## Problem requirements
Please print the full listing below exactly, but not the pictures in it.

## Records for the exercise

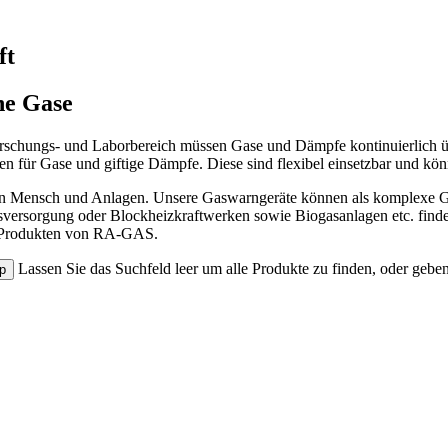
ft
he Gase
orschungs- und Laborbereich müssen Gase und Dämpfe kontinuierlich 
 für Gase und giftige Dämpfe. Diese sind flexibel einsetzbar und könn
zen Mensch und Anlagen. Unsere Gaswarngeräte können als komplexe 
Gasversorgung oder Blockheizkraftwerken sowie Biogasanlagen etc. f
en Produkten von RA-GAS.
Lassen Sie das Suchfeld leer um alle Produkte zu finden, oder gebe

## Answer for this exercise
ft
he Gase
orschungs- und Laborbereich müssen Gase und Dämpfe kontinuierlich 
 für Gase und giftige Dämpfe. Diese sind flexibel einsetzbar und könn
zen Mensch und Anlagen. Unsere Gaswarngeräte können als komplexe 
Gasversorgung oder Blockheizkraftwerken sowie Biogasanlagen etc. f
en Produkten von RA-GAS.
Lassen Sie das Suchfeld leer um alle Produkte zu finden, oder gebe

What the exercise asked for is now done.